- EXERCISE DETAILS
Take every line from the material that has the word "Value" in it.
GIVEN DATA Start Marker
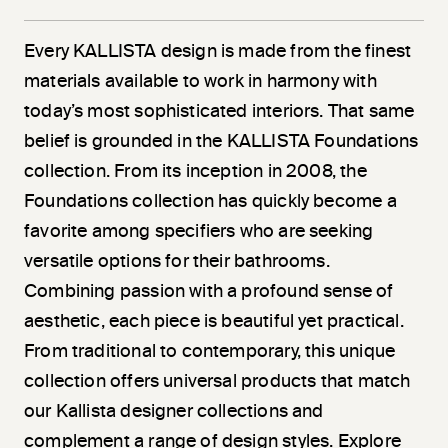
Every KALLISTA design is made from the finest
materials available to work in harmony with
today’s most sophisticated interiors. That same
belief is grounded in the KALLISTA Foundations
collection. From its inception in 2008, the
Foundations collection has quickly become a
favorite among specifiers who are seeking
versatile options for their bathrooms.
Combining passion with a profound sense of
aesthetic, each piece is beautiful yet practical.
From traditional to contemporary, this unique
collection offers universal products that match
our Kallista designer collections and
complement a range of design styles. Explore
GIVEN DATA End Marker
GIVEN DATA Start Marker
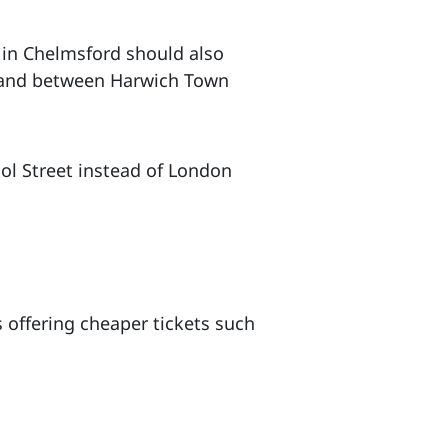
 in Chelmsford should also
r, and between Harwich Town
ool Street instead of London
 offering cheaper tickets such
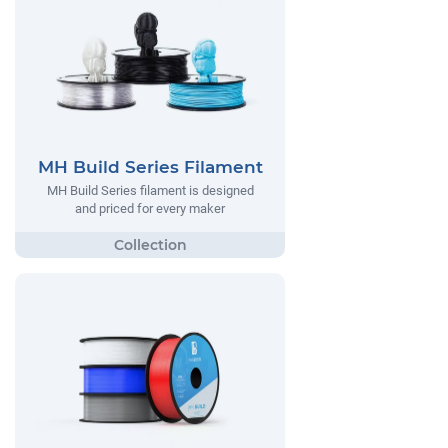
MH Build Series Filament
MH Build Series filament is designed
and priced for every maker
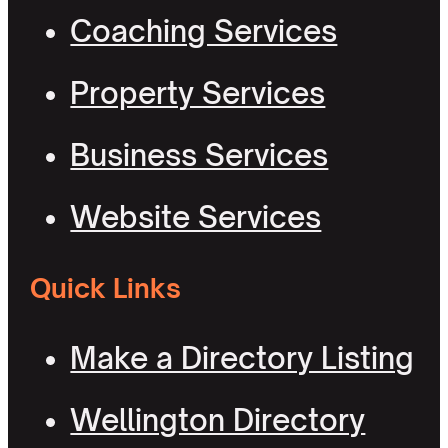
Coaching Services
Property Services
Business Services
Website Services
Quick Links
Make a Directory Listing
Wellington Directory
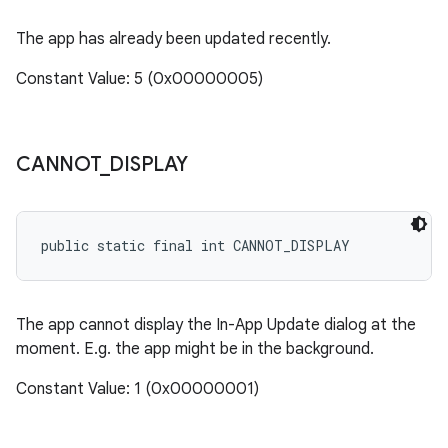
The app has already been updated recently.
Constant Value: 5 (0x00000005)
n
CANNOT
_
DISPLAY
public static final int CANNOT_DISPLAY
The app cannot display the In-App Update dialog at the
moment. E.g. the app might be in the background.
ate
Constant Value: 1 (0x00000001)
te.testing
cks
GIVEN DATA End Marker
- SOLUTION BELOW
Constant Value: 5 (0x00000005)
Constant Value: 1 (0x00000001)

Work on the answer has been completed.